Investigating the Effects of Aging on Body Armor Fibers

Ballistic-resistant soft body armor is crucial for protecting emergency personnel, such as police officers, firefighters, and medical responders, from high-speed ballistic impacts. However, armor materials can degrade over time due to exposure to heat, humidity, physical wear, and variations in how the armor is used and maintained. It is challenging to measure this degradation because armor experiences very different conditions and usage patterns in the real world.

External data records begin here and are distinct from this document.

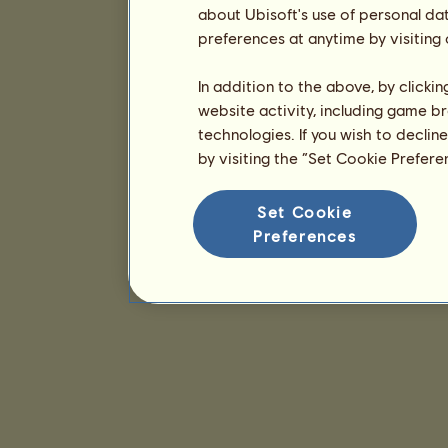
about Ubisoft's use of personal da
preferences at anytime by visiting
In addition to the above, by clicki
website activity, including game br
technologies. If you wish to declin
by visiting the “Set Cookie Prefer
Set Cookie
Preferences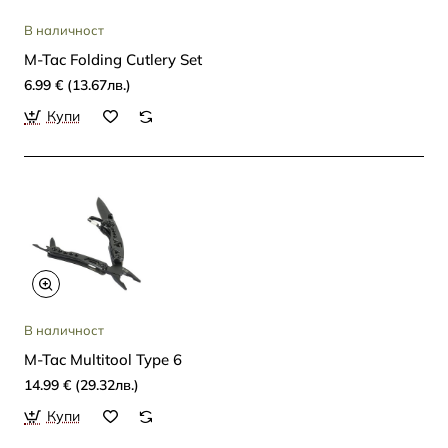
В наличност
M-Tac Folding Cutlery Set
6.99 € (13.67лв.)
Купи
В наличност
M-Tac Multitool Type 6
14.99 € (29.32лв.)
Купи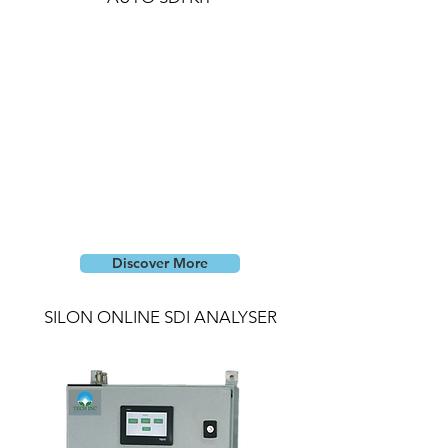
Discover More
SILON ONLINE SDI ANALYSER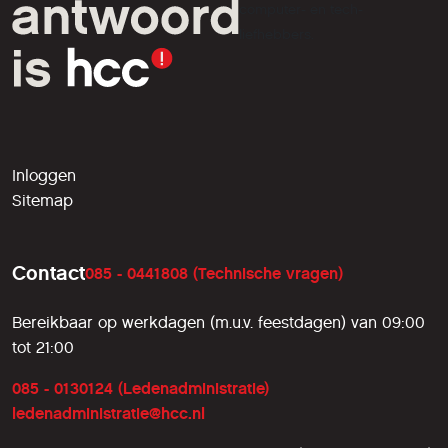
computer- en tech-
liefhebbers.
Inloggen
Sitemap
Contact
085 - 0441808 (Technische vragen)
Bereikbaar op werkdagen (m.u.v. feestdagen) van 09:00
tot 21:00
085 - 0130124 (Ledenadministratie)
ledenadministratie@hcc.nl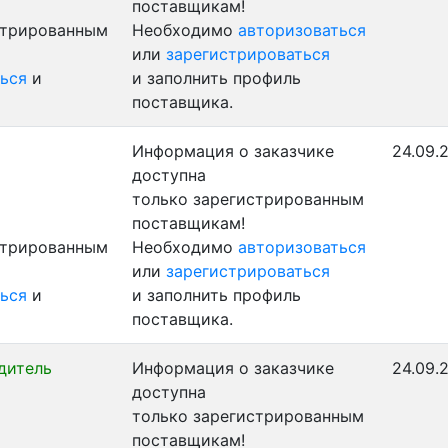
поставщикам!
стрированным
Необходимо
авторизоваться
или
зарегистрироваться
ься
и
и заполнить профиль
поставщика.
Информация о заказчике
24.09.
доступна
только зарегистрированным
поставщикам!
стрированным
Необходимо
авторизоваться
или
зарегистрироваться
ься
и
и заполнить профиль
поставщика.
дитель
Информация о заказчике
24.09.
доступна
только зарегистрированным
поставщикам!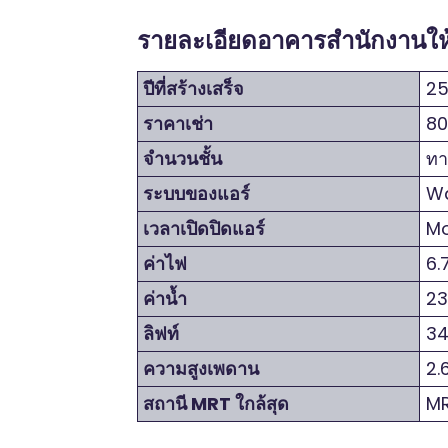
รายละเอียดอาคารสำนักงานให้เช่
ปีที่สร้างเสร็จ
25
ราคาเช่า
80
จำนวนชั้น
ทาว
ระบบของแอร์
Wa
เวลาเปิดปิดแอร์
Mo
ค่าไฟ
6.7
ค่าน้ำ
23
ลิฟท์
34
ความสูงเพดาน
2.6
สถานี MRT ใกล้สุด
MR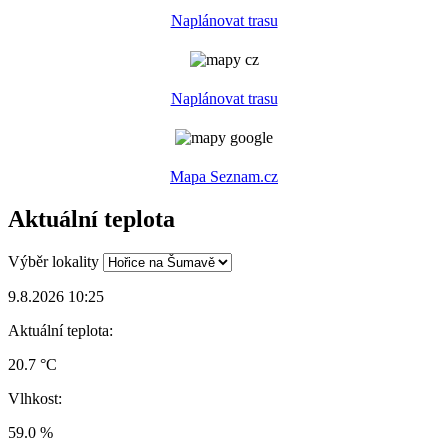
Naplánovat trasu
Naplánovat trasu
Mapa Seznam.cz
Aktuální teplota
Výběr lokality
9.8.2026 10:25
Aktuální teplota:
20.7 °C
Vlhkost:
59.0 %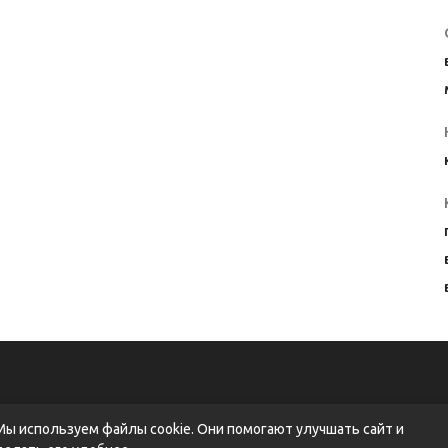
Мы используем файлы cookie. Они помогают улучшать сайт и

A common way to evaluate armor effectiveness is by measuring its V50 velocity, the speed at which half of projectiles penetrate the armor. Unfortunately, directly measuring V50 requires destructive tests that ruin the armor, making this method expensive and time-consuming. Instead, researchers usually test the strength of armor fibers by testing the fibers at quasi-static conditions (slow strain rate tensile testing). However, this approach does not accurately represent real-world ballistic impacts, which occur at extremely high speeds (dynamic rate).

In our research, we are trying to address this limitation by testing individual fibers both at quasi-static and at high-strain rates. For high-strain rate testing, we have reassembled a specialized testing setup known as the Mini Kolsky Bar at the National Institute of Standards and Technology (NIST). To degrade the body armor fibers, we are artificially aging them by exposing them to accelerated conditions (70°C temperature and 76% relative humidity) to simulate years of field use in a shorter period. By comparing fiber behavior at both testing speeds after aging, our goal is to understand how degradation affects fiber strength at realistic ballistic conditions. Ultimately, this research will enhance the reliability predictions for soft body armor, improving the safety of emergency responders and guiding future armor maintenance and design.